На коровнике Серебров лез во все щели, уличая в недобросовестности жуликоватых монтажников из ЛМУ. Водопровод был смонтирован так, что по всему коровнику шел пугающий гул. Трубы вибрировали, а небритый заикающийся мастер Хохлов успокаивал главного инженера, говоря, что это пройдет.
— Вы что, мать вашу, хотите, чтобы быка инфаркт хватил? — выходя из себя наступал Серебров на мастера. — Своему человеку не могли по-честному сделать? С такой вибрацией не приму. Делайте перевод, чтоб не было вибрации.

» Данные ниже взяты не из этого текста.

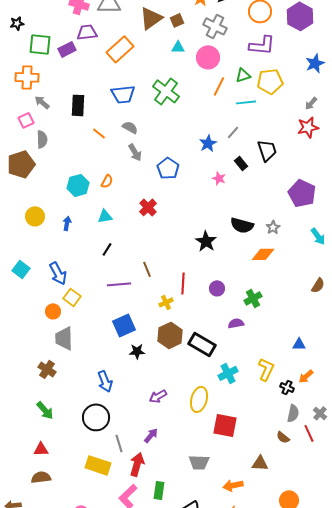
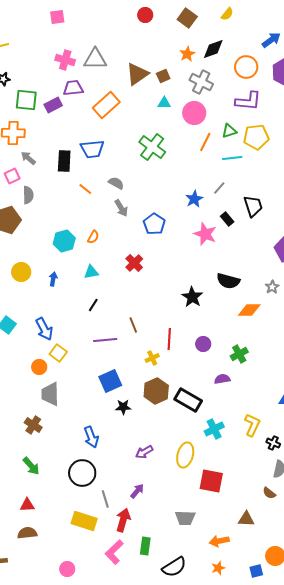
blue trapezoid: (123, 94) -> (92, 149), moved
pink star: (219, 178) -> (205, 234), size x1.6
gray star: (273, 227) -> (272, 287), moved

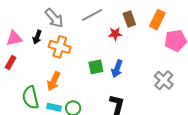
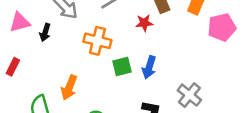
pink triangle: (14, 38) -> (20, 22), moved
orange cross: (60, 47) -> (97, 41), moved
gray cross: (164, 80) -> (189, 95), moved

Он ругался, хотя проявлять особую строгость было недосуг: доярки вели коров со старого скотного двора на новое место, и сам Серебров спешил в Усть-Белецк. Монтажники об этом догадывались. Кроме того, они отлично знали: пообещай доделать, и колхозный инженер подпишет акт. А потом бог знает, когда попадут они сюда. Забудутся все эти недоделки.
Серебров тоже это отлично знал. Он сам взялся за электросварку, чтоб выбросить из трубы звено для перевода, который бы гасил вибрацию. Нахватался «зайчиков», в глазах потускнело, но все же раскачал монтажников — поняли, что на этот раз не смухлевать и с недоделками монтаж сдать не удастся.

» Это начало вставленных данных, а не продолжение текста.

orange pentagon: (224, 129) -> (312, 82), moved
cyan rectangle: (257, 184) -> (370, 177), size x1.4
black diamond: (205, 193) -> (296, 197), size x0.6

Сто двадцать километров до Усть-Белецка и обратно по апрельским непрочным дорогам вовсе измотали его.
Уже в полной темноте Серебров медленно проезжал мимо повертки на Ильинское. Неожиданно свет фар выхватил из темноты женщину с закутанным в полосатое одеяльце ребенком, девчушку с чемоданчиком. В женщине Серебров сразу узнал Веру. Он притормозил машину. У девчушки из-под подола пальто виднелся белый халат. Она первой подбежала к машине и всполошенно затараторила:
— Довезите нас, пожалуйста, до Крутенки. Девочке очень плохо, очень плохо.

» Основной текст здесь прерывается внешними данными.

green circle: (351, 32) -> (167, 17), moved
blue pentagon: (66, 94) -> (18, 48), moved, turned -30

Свет безжалостно бил в глаза Вере, державшей ребенка. Она, как слепая, шла к машине. Серебров выскочил навстречу — помочь. Вера не отдала ему свою ношу.
— Что с Танечкой? — спросил Серебров сдавленным голосом.
Вера в плаче затрясла головой и ничего не ответила. Сжав зубы, он повел машину. Вот какая встреча.
— Быстрее, быстрее надо! — заторопила его севшая сзади медичка, совсем еще юная узкоглазая татарочка.
Вера, зареванная, с темными подглазицами, прижидалась губами к воспаленному темнобровому личику Танюшки и шептала, как молитву: «Милая моя, золотко, кровиночка, потерпи». Иногда она растерянно смолкала и с испугом оборачивалась к медсестре: в глазах стояли отчаяние и боль. Курносенькая, с детским личиком, с черными, как пуговки, глазами, медсестра спешно открывала свой чемоданчик и строго говорила: «Остановите, укол!». Серебров с готовностью держал коробку с ампулами, но когда медсестра поднимала безжалостный шприц, отворачивался, чтобы не видеть: такой малышке — и укол!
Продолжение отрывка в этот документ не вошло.